Il a une extrême confiance dans ses pouvoirs et son charme. Il est convaincu et
convaincant. Il ne permet aucune critique devenant facilement irrité et colérique. Sur
le plan affectif, il a des aventures pour le plaisir de plaire, de connaître le
changement, sans penser aux conséquences possibles. Il a une absence totale d'inhibition
et de tact, ce qui peut amener des conséquences fâcheuses sur le plan familial, au
travail, etc.
B) Accélération du processus de la pensée
La pensée du maniaque est rapide, accélérée. Les pensées se bousculent au point que
le flot verbal ne peut suivre le rythme et il passe d'un sujet à l'autre, fait du
«coq-à-l'âne», parle-parle, jase-jase, même si son auditoire n'écoute pas.
C) Hyperactivité motrice
Le maniaque est toujours en mouvement. Il entreprend plusieurs projets en même temps,
dans lesquels il s'est engagé sans prendre le temps d'en examiner les détails afin d'en
apprécier la validité : son jugement est perturbé ; son activité sexuelle s'accroît
et va dans toutes les directions.

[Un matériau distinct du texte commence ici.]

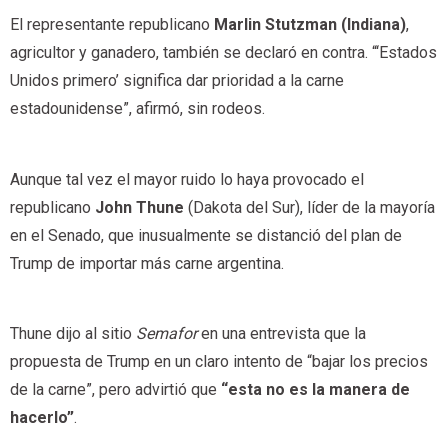
El representante republicano
Marlin Stutzman (Indiana)
,
agricultor y ganadero, también se declaró en contra. “‘Estados
Unidos primero’ significa dar prioridad a la carne
estadounidense”, afirmó, sin rodeos.
Aunque tal vez el mayor ruido lo haya provocado el
republicano
John Thune
(Dakota del Sur), líder de la mayoría
en el Senado, que inusualmente se distanció del plan de
Trump de importar más carne argentina.
Thune dijo al sitio
Semafor
en una entrevista que la
propuesta de Trump en un claro intento de “bajar los precios
de la carne”, pero advirtió que
“esta no es la manera de
hacerlo”
.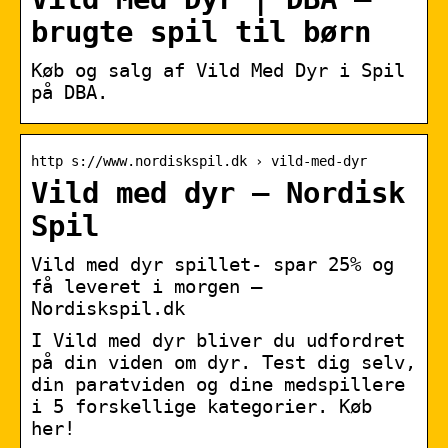
brugte spil til børn
Køb og salg af Vild Med Dyr i Spil
på DBA.
http s://www.nordiskspil.dk › vild-med-dyr
Vild med dyr – Nordisk
Spil
Vild med dyr spillet- spar 25% og
få leveret i morgen –
Nordiskspil.dk
I Vild med dyr bliver du udfordret
på din viden om dyr. Test dig selv,
din paratviden og dine medspillere
i 5 forskellige kategorier. Køb
her!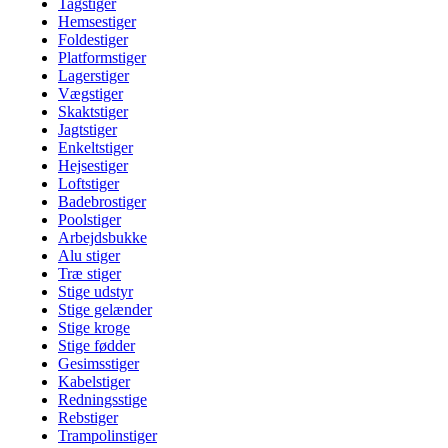
Tagstiger
Hemsestiger
Foldestiger
Platformstiger
Lagerstiger
Vægstiger
Skaktstiger
Jagtstiger
Enkeltstiger
Hejsestiger
Loftstiger
Badebrostiger
Poolstiger
Arbejdsbukke
Alu stiger
Træ stiger
Stige udstyr
Stige gelænder
Stige kroge
Stige fødder
Gesimsstiger
Kabelstiger
Redningsstige
Rebstiger
Trampolinstiger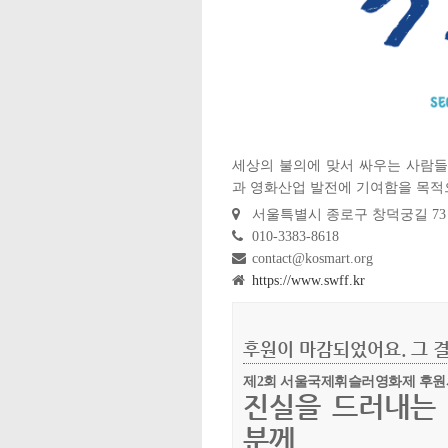
세상의 불의에 맞서 싸우는 사람들의
과 영화산업 발전에 기여함을 목적
서울특별시 종로구 창덕궁길 73
010-3383-8618
contact@kosmart.org
https://www.swff.kr
후원이 마감되었어요. 그 결
제2회 서울국제휘슬러영화제 후원
진실을 드러내는 
분께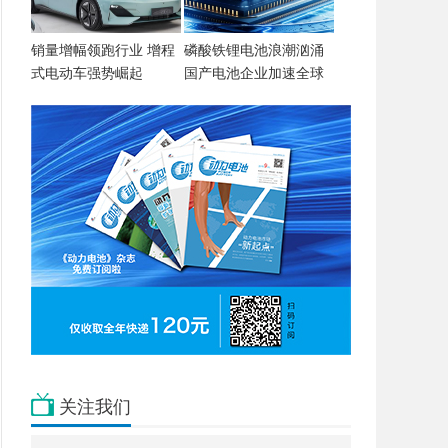
销量增幅领跑行业 增程
磷酸铁锂电池浪潮汹涌
式电动车强势崛起
国产电池企业加速全球
引领
关注我们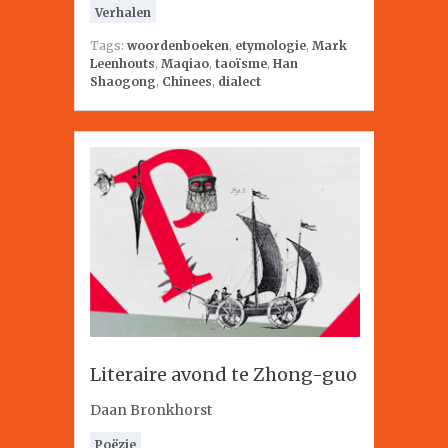
Verhalen
Tags:
woordenboeken
,
etymologie
,
Mark
Leenhouts
,
Maqiao
,
taoïsme
,
Han
Shaogong
,
Chinees
,
dialect
Literaire avond te Zhong-guo
Daan Bronkhorst
Poëzie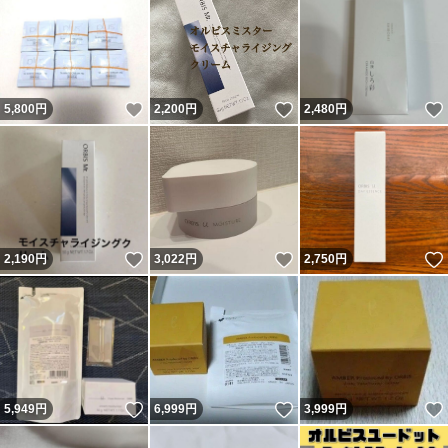
いいね！
いいね！
5,800
円
2,200
円
2,480
円
いいね！
いいね！
2,190
円
3,022
円
2,750
円
いいね！
いいね！
5,949
円
6,999
円
3,999
円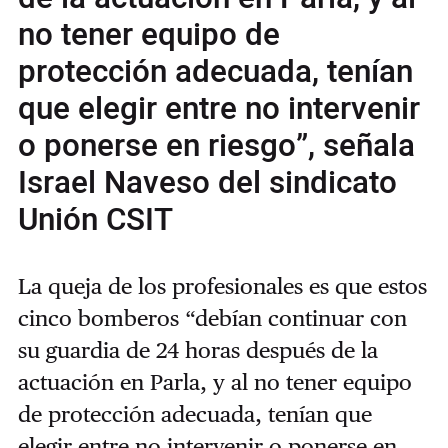
no tener equipo de
protección adecuada, tenían
que elegir entre no intervenir
o ponerse en riesgo”, señala
Israel Naveso del sindicato
Unión CSIT
La queja de los profesionales es que estos
cinco bomberos “debían continuar con
su guardia de 24 horas después de la
actuación en Parla, y al no tener equipo
de protección adecuada, tenían que
elegir entre no intervenir o ponerse en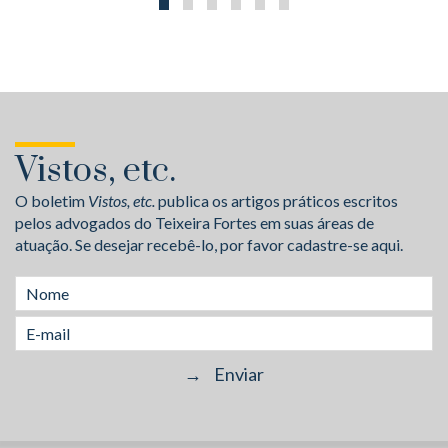
Vistos, etc.
O boletim
Vistos, etc.
publica os artigos práticos escritos
pelos advogados do Teixeira Fortes em suas áreas de
atuação. Se desejar recebê-lo, por favor cadastre-se aqui.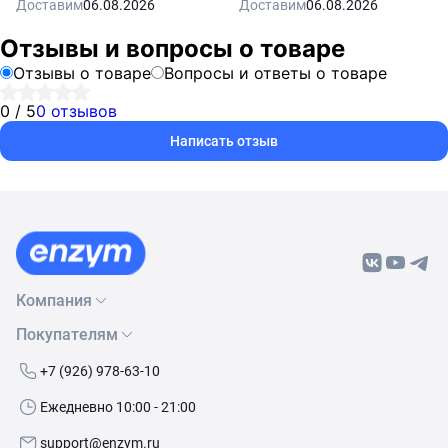
Доставим
06.08.2026
Доставим
06.08.2026
Отзывы и вопросы о товаре
Отзывы о товаре
Вопросы и ответы о товаре
0 / 5
0 отзывов
Написать отзыв
Компания
Покупателям
О нас
Бренды
Как сделать заказ
+7 (926) 978-63-10
Контакты
Условия доставки
Ежедневно 10:00 - 21:00
Политика обработки данных
Обмен и возврат
support@enzym.ru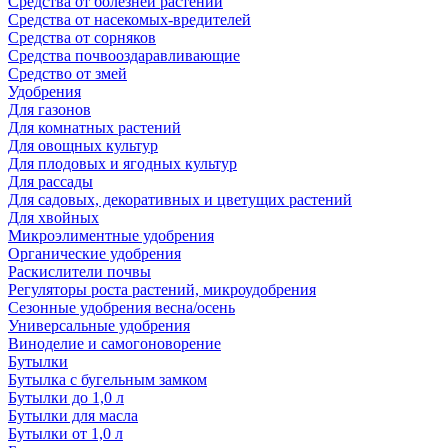
Средства от болезней растений
Средства от насекомых-вредителей
Средства от сорняков
Средства почвооздаравливающие
Средство от змей
Удобрения
Для газонов
Для комнатных растений
Для овощных культур
Для плодовых и ягодных культур
Для рассады
Для садовых, декоративных и цветущих растений
Для хвойных
Микроэлиментные удобрения
Органические удобрения
Раскислители почвы
Регуляторы роста растений, микроудобрения
Сезонные удобрения весна/осень
Универсальные удобрения
Виноделие и самогоноворение
Бутылки
Бутылка с бугельным замком
Бутылки до 1,0 л
Бутылки для масла
Бутылки от 1,0 л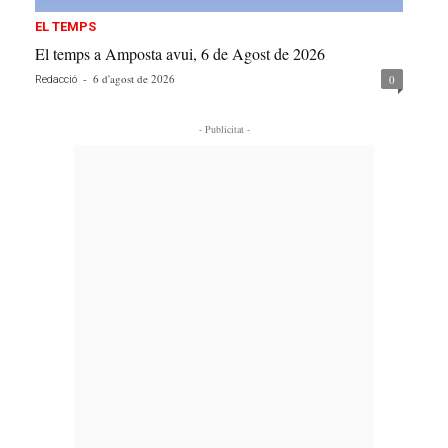
EL TEMPS
El temps a Amposta avui, 6 de Agost de 2026
-
6 d'agost de 2026
0
Redacció
- Publicitat -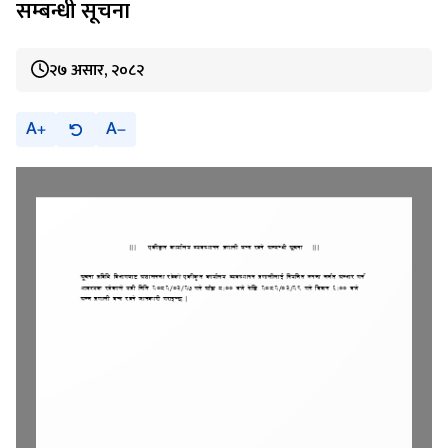
सम्बन्धी सूचना
२७ असार, २०८२
A
A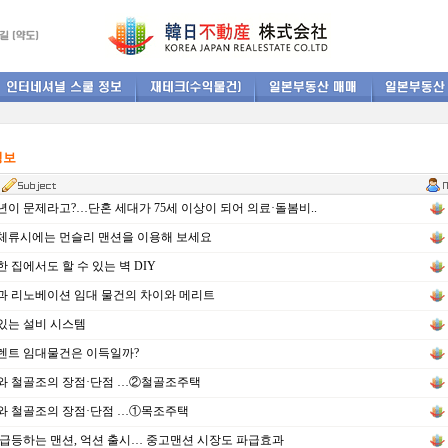
정보
5년이 문제라고?…단혼 세대가 75세 이상이 되어 의료·돌봄비..
체류시에는 먼슬리 맨션을 이용해 보세요
 집에서도 할 수 있는 벽 DIY
 리노베이션 임대 물건의 차이와 메리트
있는 설비 시스템
렌트 임대물건은 이득일까?
와 철골조의 장점·단점 …②철골조주택
와 철골조의 장점·단점 …①목조주택
급등하는 맨션, 억션 출시… 중고맨션 시장도 파급효과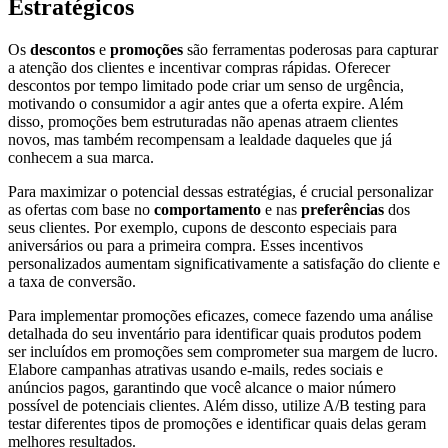
Estratégicos
Os
descontos
e
promoções
são ferramentas poderosas para capturar
a atenção dos clientes e incentivar compras rápidas. Oferecer
descontos por tempo limitado pode criar um senso de urgência,
motivando o consumidor a agir antes que a oferta expire. Além
disso, promoções bem estruturadas não apenas atraem clientes
novos, mas também recompensam a lealdade daqueles que já
conhecem a sua marca.
Para maximizar o potencial dessas estratégias, é crucial personalizar
as ofertas com base no
comportamento
e nas
preferências
dos
seus clientes. Por exemplo, cupons de desconto especiais para
aniversários ou para a primeira compra. Esses incentivos
personalizados aumentam significativamente a satisfação do cliente e
a taxa de conversão.
Para implementar promoções eficazes, comece fazendo uma análise
detalhada do seu inventário para identificar quais produtos podem
ser incluídos em promoções sem comprometer sua margem de lucro.
Elabore campanhas atrativas usando e-mails, redes sociais e
anúncios pagos, garantindo que você alcance o maior número
possível de potenciais clientes. Além disso, utilize A/B testing para
testar diferentes tipos de promoções e identificar quais delas geram
melhores resultados.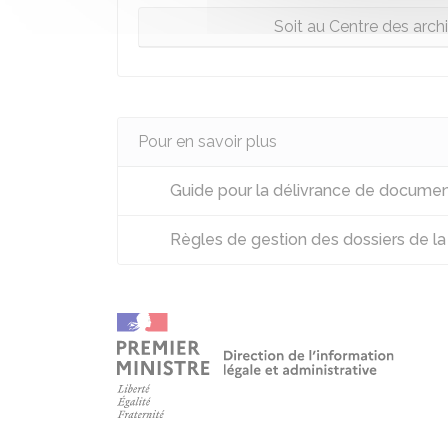
Soit au Centre des arch
Pour en savoir plus
Guide pour la délivrance de documents
Règles de gestion des dossiers de la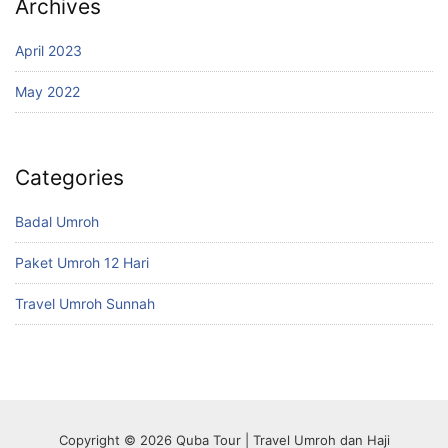
Archives
April 2023
May 2022
Categories
Badal Umroh
Paket Umroh 12 Hari
Travel Umroh Sunnah
Copyright © 2026 Quba Tour | Travel Umroh dan Haji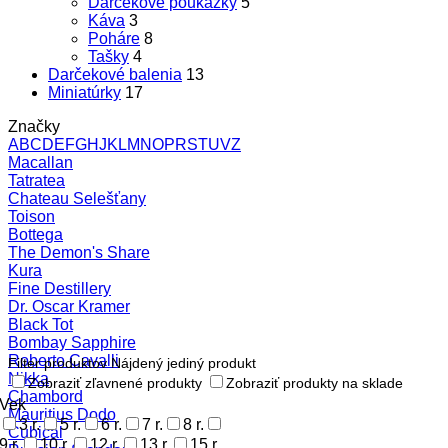
Darčekové poukážky
5
Káva
3
Poháre
8
Tašky
4
Darčekové balenia
13
Miniatúrky
17
Značky
A
B
C
D
E
F
G
H
J
K
L
M
N
O
P
R
S
T
U
V
Z
Macallan
Tatratea
Chateau Selešťany
Toison
Bottega
The Demon's Share
Kura
Fine Destillery
Dr. Oscar Kramer
Black Tot
Bombay Sapphire
Roberto Cavalli
Filter produktov
Nájdený jediný produkt
Nikka
Zobraziť zľavnené produkty
Zobraziť produkty na sklade
Chambord
Vek
Mauritius Dodo
3 r.
5 r.
6 r.
7 r.
8 r.
Cubical
9 r.
10 r.
12 r.
13 r.
15 r.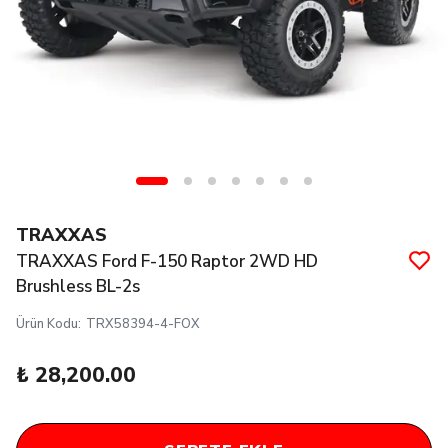
TRAXXAS
TRAXXAS Ford F-150 Raptor 2WD HD
Brushless BL-2s
Ürün Kodu
:
TRX58394-4-FOX
₺ 28,200.00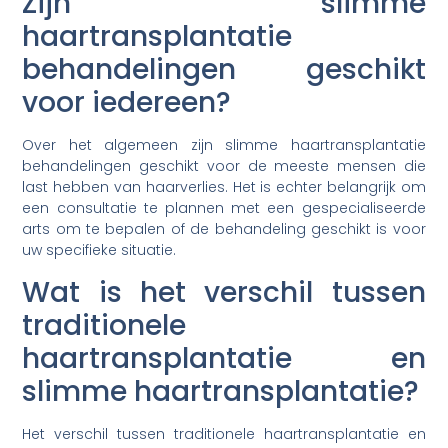
Zijn slimme
haartransplantatie
behandelingen geschikt
voor iedereen?
Over het algemeen zijn slimme haartransplantatie
behandelingen geschikt voor de meeste mensen die
last hebben van haarverlies. Het is echter belangrijk om
een consultatie te plannen met een gespecialiseerde
arts om te bepalen of de behandeling geschikt is voor
uw specifieke situatie.
Wat is het verschil tussen
traditionele
haartransplantatie en
slimme haartransplantatie?
Het verschil tussen traditionele haartransplantatie en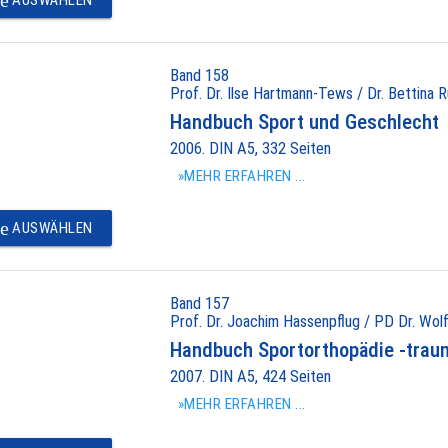
e
AUSWÄHLEN
Band 158
Prof. Dr. Ilse Hartmann-Tews / Dr. Bettina R
Handbuch Sport und Geschlecht
2006. DIN A5, 332 Seiten
»MEHR ERFAHREN ...
e
AUSWÄHLEN
Band 157
Prof. Dr. Joachim Hassenpflug / PD Dr. Wolf
Handbuch Sportorthopädie -trau
2007. DIN A5, 424 Seiten
»MEHR ERFAHREN ...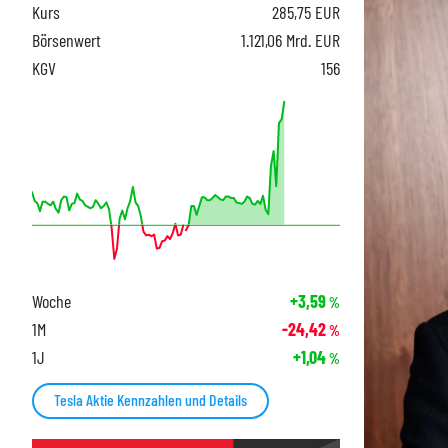
Kurs
285,75
EUR
Börsenwert
1.121,06 Mrd. EUR
KGV
156
Woche
+3,59
%
1M
-24,42
%
1J
+1,04
%
Tesla Aktie Kennzahlen und Details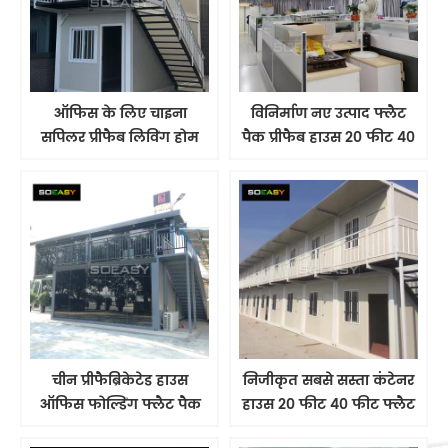
ऑफिस के लिए चाइना
विनिर्माण नए उत्पाद फ्लैट
सपिलर प्रीफैब लिविंग होम
पैक प्रीफैब हाउस 20 फीट 40
फ्लैट 2 स्टोरी प्रीफैब्रिकेटेड
फीट प्रीफैब्रिकेटेड हाउस
फ्लैट पैक कंटेनर हाउस
मोबाइल कंटेनर
चीन प्रीफैब्रिकेटेड हाउस
निजीकृत सबसे सस्ता कंटेनर
ऑफिस फोल्डिंग फ्लैट पैक
हाउस 20 फीट 40 फीट फ्लैट
कंटेनर गर्म बिक्री निर्माण
पैक हाउस चीन में बिक्री के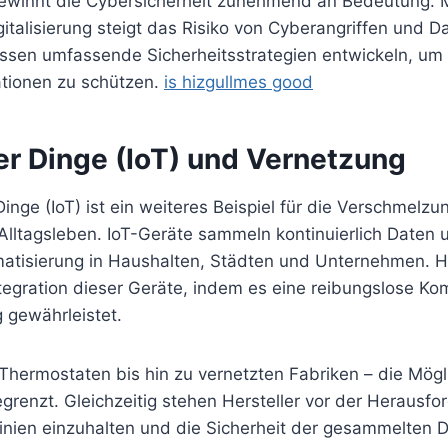
ewinnt die Cybersicherheit zunehmend an Bedeutung. M
talisierung steigt das Risiko von Cyberangriffen und D
en umfassende Sicherheitsstrategien entwickeln, um
ationen zu schützen.
is hizgullmes good
er Dinge (IoT) und Vernetzung
Dinge (IoT) ist ein weiteres Beispiel für die Verschmelzu
Alltagsleben. IoT-Geräte sammeln kontinuierlich Daten 
omatisierung in Haushalten, Städten und Unternehmen. H
ntegration dieser Geräte, indem es eine reibungslose K
gewährleistet.
 Thermostaten bis hin zu vernetzten Fabriken – die Mögl
renzt. Gleichzeitig stehen Hersteller vor der Herausfo
linien einzuhalten und die Sicherheit der gesammelten 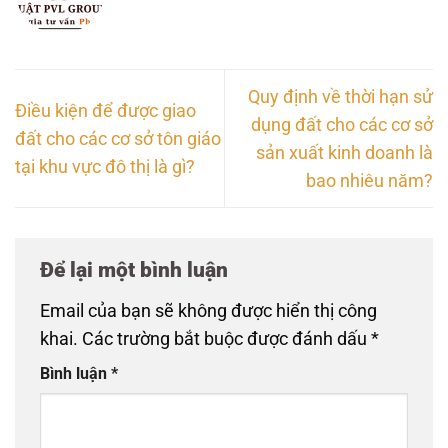
Quy định về thời hạn sử
Điều kiện để được giao
dụng đất cho các cơ sở
đất cho các cơ sở tôn giáo
sản xuất kinh doanh là
tại khu vực đô thị là gì?
bao nhiêu năm?
Để lại một bình luận
Email của bạn sẽ không được hiển thị công
khai.
Các trường bắt buộc được đánh dấu
*
Bình luận
*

Il ne connaît pas de limites à ses forces, ne prend
pas le temps de manger, il ne se sent jamais fatigué et a trop de choses à faire pour
penser à dormir.
Si son entourage essaie de le calmer ou de lui conseiller du repos, il devient irritable
et considère que ce sont les autres qui sont malades.
Les phases mixtes
Alors qu'habituellement les phases dépressives, les phases
maniaques et les phases dites «normales» se suivent, ce qu'on appellera un cycle, il
arrive que des symptômes dépressifs soit enchevêtrés à des symptômes maniaques : on
parle alors de forme mixte.
Les cycles rapides
On note généralement qu'un cycle est constitué par
une phase maniaque, une phase dépressive et une phase normale.
Quand il survient plus de 4 cycles dans une année chez un individu, on considère qu'il a
des cycles rapides.
Il peut arriver que le même malade présente plusieurs périodes maniaques et
dépressives au cours de la même journée.